If the new score surpasses the old one, we know we have made a meaningful improvement. Over time, multiple runs of these evals are recorded in ell’s store. They can be visualized in ell Studio (a local, dashboard-like interface) to track progress, identify regressions, and compare versions at a glance.

Versioning and Storing Evals in ell

Just as prompt engineering benefits from version control and provenance tracking, so does eval engineering. An eval changes over time: new datasets, new metrics, new criteria. ell captures these changes automatically when ell.init() is called with a storage directory. Each run of an eval stores results, metrics, and associated prompts for future reference.

You can open ell Studio with:

ell-studio --storage ./logdir

Here, you will see your evals listed alongside their version histories, their datasets, and the results produced by various LMP runs.

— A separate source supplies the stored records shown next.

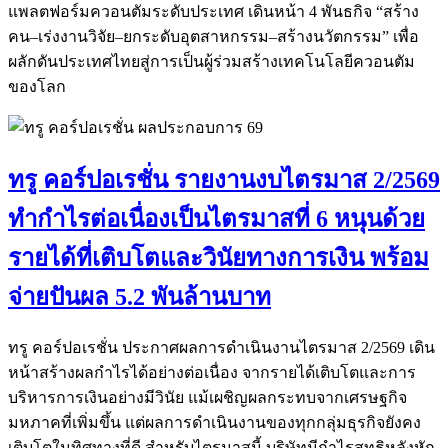
แพลตฟอร์มควอนตัมระดับประเทศ เดินหน้า 4 พันธกิจ “สร้าง
คน–เร่งงานวิจัย–ยกระดับอุตสาหกรรม–สร้างนวัตกรรม” เพื่อ
ผลักดันประเทศไทยสู่การเป็นผู้ร่วมสร้างเทคโนโลยีควอนตัม
ของโลก
ทรู คอร์ปอเรชั่น รายงานงบไตรมาส 2/2569
ทำกำไรต่อเนื่องเป็นไตรมาสที่ 6 หนุนด้วย
รายได้ที่เติบโตและวินัยทางการเงิน พร้อม
จ่ายปันผล 5.2 พันล้านบาท
ทรู คอร์ปอเรชั่น ประกาศผลการดำเนินงานไตรมาส 2/2569 เดิน
หน้าสร้างผลกำไรได้อย่างต่อเนื่อง จากรายได้เติบโตและการ
บริหารการเงินอย่างมีวินัย แม้เผชิญผลกระทบจากเศรษฐกิจ
มหภาคที่เพิ่มขึ้น แต่ผลการดำเนินงานของทุกกลุ่มธุรกิจยังคง
เติบโตในทิศทางที่ดี สำหรับไตรมาสนี้ บริษัทมีกำไรสุทธิหลังหัก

This environment allows both prompt engineers and eval engineers to confidently iterate, knowing that any improvement or regression can be traced back to a specific version of the prompt and the eval.

Accessing and Interpreting Evaluation Results

After running an eval, ell provides an EvaluationRun object, which stores both raw outputs and computed metrics. You can access these as follows:

run = eval_strict.run(classify_sentiment_improved)
# Access raw metrics:
metrics = run.results.metrics
print("All metrics:", metrics.keys())
print("Accuracy scores per datapoint:", metrics["accuracy"].values)

# Access raw outputs:
print("Model outputs:", run.results.outputs)

This structured data makes it straightforward to integrate evaluations into CI pipelines, automatic regression checks, or advanced statistical analyses.

The Underlying API for Evaluations

The Evaluation class in ell is flexible yet straightforward. It handles dataset iteration, calling the LMP, collecting outputs, and applying metric and annotation functions. Its interface is designed so that, as your tasks and methodology evolve, you can easily incorporate new data, new metrics, or new eval configurations.

A simplified version of the Evaluation class conceptually looks like this:

class Evaluation:
    def __init__(self, name: str, dataset=None, n_evals=None, samples_per_datapoint=1, metrics=None, annotations=None, criterion=None):
        # Initialization and validation logic
        self.name = name
        self.dataset = dataset
        self.n_evals = n_evals
        self.samples_per_datapoint = samples_per_datapoint
        # Wrap metrics and criteria and store them internally
        # ...

    def run(self, lmp, n_workers=1, use_api_batching=False, api_params=None, verbose=False, **additional_lmp_params):
        # 1. Prepare dataset and parameters
        # 2. Invoke the LMP on each datapoint
        # 3. Compute metrics and store results
        # 4. Return EvaluationRun with all information
        return EvaluationRun(...)

This API, combined with ell’s built-in tracing, versioning, and visualization, provides a complete solution for rigorous prompt engineering and eval engineering workflows.

As evals grow and mature, they provide the stable foundation on which to stand when refining prompts. Combined with ell’s infrastructure for versioning and tracing, evaluations make it possible to bring principled, data-driven methodologies to prompt engineering. The result is a process that can scale in complexity and ambition, confident that improvements are real, documented, and reproducible.